Hope someone comes along soon that knows, but either way id say your doing good!
hi,
i was a pretty avid runner, mainly marathons. ok...so you can run 2 miles in 13 minutes? Speed woman!!!! It makes sense that you can run 1.5 miles in 13 minutes, that's an 8.5 minute mile...still really really fast. It's pretty much about distance....the longer you run, the more you burn, speed doesn't have much to do with it, or at least i don't think it does! I usually run an 11-12 min mile for 4 miles
In general, one improves their aerobic conditioning over time by running at a pace that allows you to have a conversation with someone. If you're having trouble carrying a conversation at a given pace, then you're going too fast. As time progresses, you should be able to increase the amount of time that you maintain this pace, which in turn, will lead to an increase in the distances that you run. Over time, this should also lead to an improvement in pace, but the main point is that you achieve the increases in pace after working on the increases in distance and time (and not the other way around).
But if you want to focus on increasing your pace at a given distance, then you need to structure your workouts differently, with more focus on interval training (you alternate between "all-out efforts" and recovery periods of walking or light jogging). While this type of training will help with your speed/pace at a given distance, it won't really do much to improve your ability to run longer distances.
OMG! i didnt think that was that fast lol i guess it is lol. I guess what im aiming for is a decent workout for the days i dont have jazz. I want to make sure 1.5-2 miles is concidered a descent workout. I feel great after i run, yes im breathing pretty hard - I feel good but then i look at the clock and realize god i only worked out for 13mins?? I guess i could try doing another lap around with a mix of running and walking?

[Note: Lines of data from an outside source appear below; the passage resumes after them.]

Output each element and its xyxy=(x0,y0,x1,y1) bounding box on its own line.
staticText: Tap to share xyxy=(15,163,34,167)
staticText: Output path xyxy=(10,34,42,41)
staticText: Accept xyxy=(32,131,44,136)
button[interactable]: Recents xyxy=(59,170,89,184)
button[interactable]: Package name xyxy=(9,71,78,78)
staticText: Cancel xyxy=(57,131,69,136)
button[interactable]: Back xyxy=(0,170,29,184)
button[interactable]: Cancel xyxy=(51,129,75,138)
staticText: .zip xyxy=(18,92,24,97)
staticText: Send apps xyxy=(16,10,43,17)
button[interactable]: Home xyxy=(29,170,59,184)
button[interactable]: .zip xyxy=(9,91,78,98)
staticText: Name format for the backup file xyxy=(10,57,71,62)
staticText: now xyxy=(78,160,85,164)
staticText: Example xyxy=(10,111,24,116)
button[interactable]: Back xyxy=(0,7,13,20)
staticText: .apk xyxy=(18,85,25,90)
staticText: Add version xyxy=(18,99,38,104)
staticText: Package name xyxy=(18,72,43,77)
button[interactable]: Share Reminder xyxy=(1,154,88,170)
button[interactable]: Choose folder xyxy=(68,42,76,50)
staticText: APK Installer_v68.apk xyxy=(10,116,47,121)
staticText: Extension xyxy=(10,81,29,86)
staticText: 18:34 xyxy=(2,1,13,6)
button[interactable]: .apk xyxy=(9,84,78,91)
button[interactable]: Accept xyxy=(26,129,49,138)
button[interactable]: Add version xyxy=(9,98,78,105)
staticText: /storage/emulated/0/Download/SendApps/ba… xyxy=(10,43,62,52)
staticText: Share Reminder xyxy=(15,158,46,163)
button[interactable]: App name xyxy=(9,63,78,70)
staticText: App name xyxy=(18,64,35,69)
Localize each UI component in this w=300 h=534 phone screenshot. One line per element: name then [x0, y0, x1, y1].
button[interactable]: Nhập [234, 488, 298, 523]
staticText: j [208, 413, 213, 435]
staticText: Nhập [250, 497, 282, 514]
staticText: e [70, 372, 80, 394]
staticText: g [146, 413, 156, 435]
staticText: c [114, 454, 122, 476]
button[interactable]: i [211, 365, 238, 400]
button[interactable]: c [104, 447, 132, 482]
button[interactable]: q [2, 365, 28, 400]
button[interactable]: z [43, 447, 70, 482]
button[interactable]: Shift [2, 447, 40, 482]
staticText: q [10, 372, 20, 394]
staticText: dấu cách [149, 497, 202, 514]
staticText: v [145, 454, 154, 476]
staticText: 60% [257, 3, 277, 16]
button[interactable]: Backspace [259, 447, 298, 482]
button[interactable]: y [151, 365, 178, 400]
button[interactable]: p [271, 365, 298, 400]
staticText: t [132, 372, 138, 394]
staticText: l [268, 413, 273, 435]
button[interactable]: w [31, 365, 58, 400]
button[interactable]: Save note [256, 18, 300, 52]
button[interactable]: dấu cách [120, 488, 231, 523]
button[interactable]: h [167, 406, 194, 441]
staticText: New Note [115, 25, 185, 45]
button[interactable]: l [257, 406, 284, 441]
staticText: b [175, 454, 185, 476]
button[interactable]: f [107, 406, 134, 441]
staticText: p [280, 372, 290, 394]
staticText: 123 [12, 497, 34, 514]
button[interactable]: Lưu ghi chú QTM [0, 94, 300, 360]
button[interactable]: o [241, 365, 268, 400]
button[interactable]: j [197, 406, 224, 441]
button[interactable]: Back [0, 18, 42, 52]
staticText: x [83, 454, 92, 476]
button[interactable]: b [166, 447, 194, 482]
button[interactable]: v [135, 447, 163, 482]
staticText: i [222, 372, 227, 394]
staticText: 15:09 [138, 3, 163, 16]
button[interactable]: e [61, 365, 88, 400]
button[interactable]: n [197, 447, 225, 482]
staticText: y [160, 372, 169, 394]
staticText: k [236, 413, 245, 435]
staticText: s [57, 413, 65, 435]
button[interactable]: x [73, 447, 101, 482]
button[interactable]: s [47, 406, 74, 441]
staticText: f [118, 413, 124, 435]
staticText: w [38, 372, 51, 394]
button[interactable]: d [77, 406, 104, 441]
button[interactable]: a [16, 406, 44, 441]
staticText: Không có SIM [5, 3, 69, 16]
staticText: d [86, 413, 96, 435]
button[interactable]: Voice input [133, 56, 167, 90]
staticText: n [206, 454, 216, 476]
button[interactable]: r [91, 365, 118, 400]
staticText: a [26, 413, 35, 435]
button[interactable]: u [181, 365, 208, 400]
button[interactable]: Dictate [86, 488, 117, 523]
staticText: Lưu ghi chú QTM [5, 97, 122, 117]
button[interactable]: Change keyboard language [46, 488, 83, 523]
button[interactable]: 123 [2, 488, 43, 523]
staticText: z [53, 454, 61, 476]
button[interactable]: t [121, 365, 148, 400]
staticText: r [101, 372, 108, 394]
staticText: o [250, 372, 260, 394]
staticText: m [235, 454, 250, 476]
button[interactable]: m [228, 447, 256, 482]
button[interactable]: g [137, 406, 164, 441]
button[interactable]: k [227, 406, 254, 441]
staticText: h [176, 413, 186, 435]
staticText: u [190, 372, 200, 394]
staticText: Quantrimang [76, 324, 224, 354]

Do u think thats a descent work out??
How many cals would u say im burning running the 1.5 miles in 13min?? I plugged it once and it said like 143 cals is that right???
One thing you might want to do the next time you run outside is to check your heart rate right after you have finished your run. You should aim to be around 65-85% of your maximum rate (220-current age) for aerobic benefits. If your heart rate is higher, then you are working out too hard for aerobic purposes.
As a rule of thumb 80% of your running should be at a comfortable, easy pace. You don't say whether that pace for you is an all-out effort, or an easy one. If it's all-out effort, slow it down. If it's an easy effort, then just try extending it bit by bit every week.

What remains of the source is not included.